Last night was horrible. The monsoons came. I heard the lightning and ran to the window. I sat on the couch and heard the rain suddenly pour down. Panicked, I realized that your fragile little body would become drenched. I grabbed a raincoat and headed for the garage. I don’t know what came over me at that very moment but I was determined to go to the cemetery, get you, and protect you from the rain. I looked for the shovel and just as I found it with my keys in hand, tears pouring from my eyes, your father pulled me back into the house. I fought him, yelled at him to let me go. I tried to explain that I had to go and get you. It was my job.

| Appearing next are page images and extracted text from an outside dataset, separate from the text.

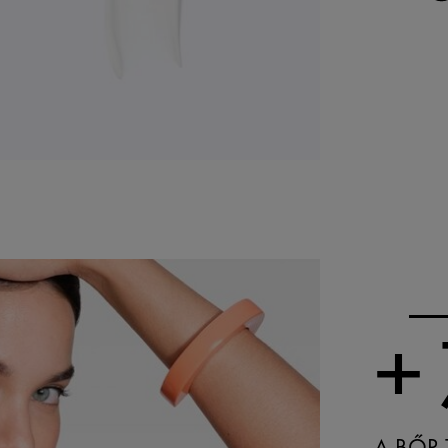
+
A BŐR 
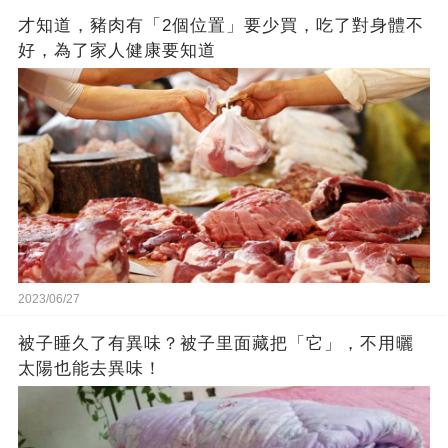
才知道，豬肉有「2個位置」要少買，吃了對身體不
好，為了家人健康要知道
2023/06/27
被子睡久了有異味？被子里面藏把「它」，不用曬
太陽也能去異味！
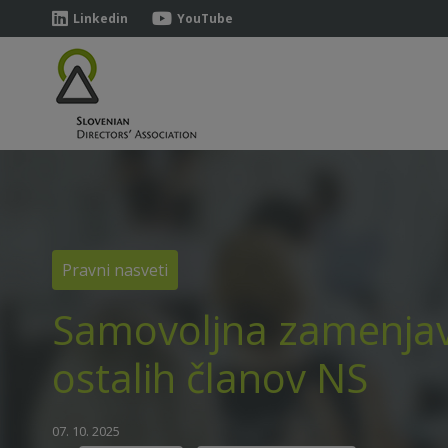
Linkedin
YouTube
Pravni nasveti
Samovoljna zamenjava 
ostalih članov NS
07. 10. 2025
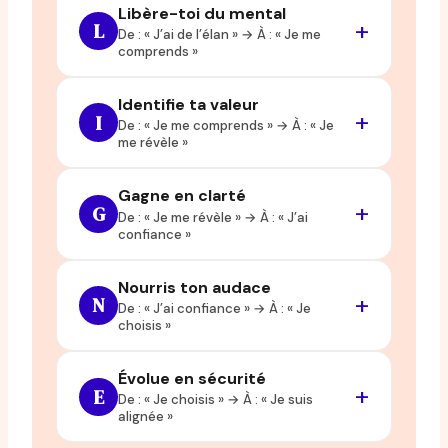
Libère-toi du mental
L
De : « J’ai de l’élan » → À : « Je me
comprends »
Identifie ta valeur
I
De : « Je me comprends » → À : « Je
me révèle »
Gagne en clarté
G
De : « Je me révèle » → À : « J’ai
confiance »
Nourris ton audace
N
De : « J’ai confiance » → À : « Je
choisis »
Évolue en sécurité
E
De : « Je choisis » → À : « Je suis
alignée »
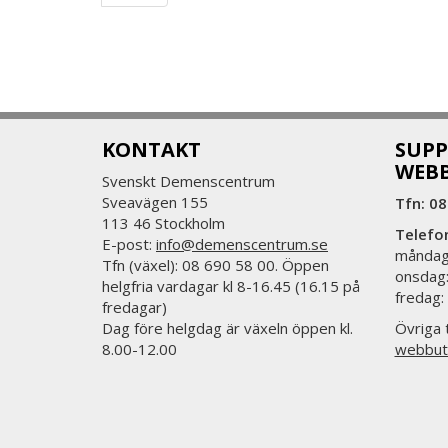
KONTAKT
SUPP
WEB
Svenskt Demenscentrum
Sveavägen 155
Tfn: 08
113 46 Stockholm
Telefo
E-post:
info@demenscentrum.se
måndag:
Tfn (växel): 08 690 58 00. Öppen
onsdag:
helgfria vardagar kl 8-16.45 (16.15 på
fredag:
fredagar)
Dag före helgdag är växeln öppen kl.
Övriga t
8.00-12.00
webbut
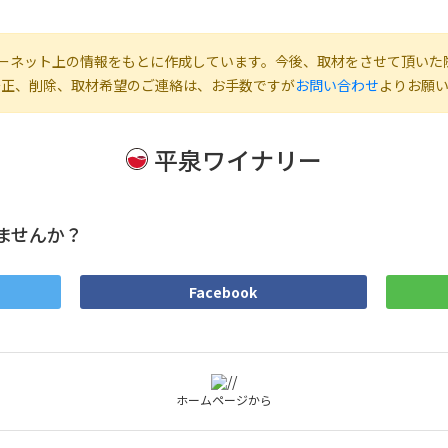
ーネット上の情報をもとに作成しています。今後、取材をさせて頂いた
修正、削除、取材希望のご連絡は、お手数ですが
お問い合わせ
よりお願
平泉ワイナリー
ませんか？
Facebook
ホームページから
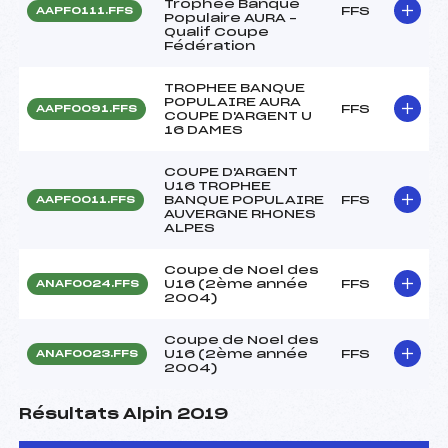
Trophée Banque
FFS
AAPF0111.FFS
Populaire AURA –
Qualif Coupe
Fédération
TROPHEE BANQUE
POPULAIRE AURA
FFS
AAPF0091.FFS
COUPE D'ARGENT U
16 DAMES
COUPE D'ARGENT
U16 TROPHEE
BANQUE POPULAIRE
FFS
AAPF0011.FFS
AUVERGNE RHONES
ALPES
Coupe de Noel des
U16 (2ème année
FFS
ANAF0024.FFS
2004)
Coupe de Noel des
U16 (2ème année
FFS
ANAF0023.FFS
2004)
Résultats Alpin 2019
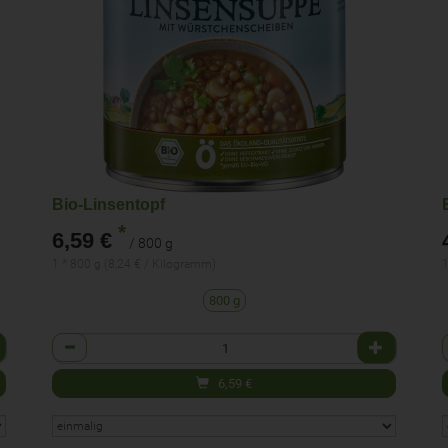
Bio-Linsentopf
*
6,59 €
/ 800 g
1 * 800 g (8,24 € / Kilogramm)
1
800 g
Anzahl
6,59
€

How does this happen? How does a woman carry a baby for ten months, fall deeply in symbiotic love, only to have that most precious part of her die? Neither my heart nor my mind could comprehend it then, or even now. Pure, unmitigated horror. And the others. Oh the others. They did mean well, they did. They had their words of comfort: "God needed an angel," and "At least it wasn't the older child," and "You're young, you can have another."

But you see, I didn't believe in God. And I didn't love my older children any more or less than I loved her. And I didn't want another baby. Ever. 

This wasn't about the loss of motherhood. This wasn't about the loss of any baby. This was about her, and I wanted her, not just any baby, I wanted her. No other baby would assuage my longing for her, and I knew this in my marrow.

At first, when she died, I was consumed with my own grief. I remember thinking that no one could ever know this pain. I searched for others like me, and I wanted desperately to be around those who shared my story. I wondered why I was so self-consumed, why grief felt so self-centered, even narcissistic. I had this constant impulse to- as Dickinson said "measure every grief I meet." I spent weeks, even months, researching what might have caused her death. The medical librarian knew me by name. And I began to grow weary of the never-ending battle against the stupidity of the world which believed, mistakenly, that because she died moments before her birth, her life was less valuable, less worthy of dignity. I felt like a mother bear, constantly defending her from the ignorance of devaluation. I suspected that, in fact, was the impetus for the narcissism: a clever and useful mechanism of defense against a world that would strip me of my right to mourn my dead baby.

I went to counselors and therapists. They pushed drugs, tapping, church, even avoidance, and I abruptly rejected them all. I found Compassionate Friends in Phoenix and met some wonderful people there who would allow me to share my grief once a month. Still, I was hurting. I finally discovered a book written by Dr. John DeFrain. He was researching the deaths of babies in the 70s, long before most anyone else cared enough to delve into the depths of this hell. And I started to understand the problem. Most of my existential angst came from feeling disenfranchised, disconnected from others. Their experience of Chey's death was vastly different from mine:

Dear Mom and Dad...
I'm so hurt. I want you both to miss her the way I do. 
I want someone to miss her the way I do. I feel so alone. 
If Ari died, you'd all be mourning with me. You'd share the grief 
because you love him and you know him... but with her death, 
it's as if no one really cares, as if no one really loves her, 
as if she never existed. Please help me. I can't bear this loneliness. 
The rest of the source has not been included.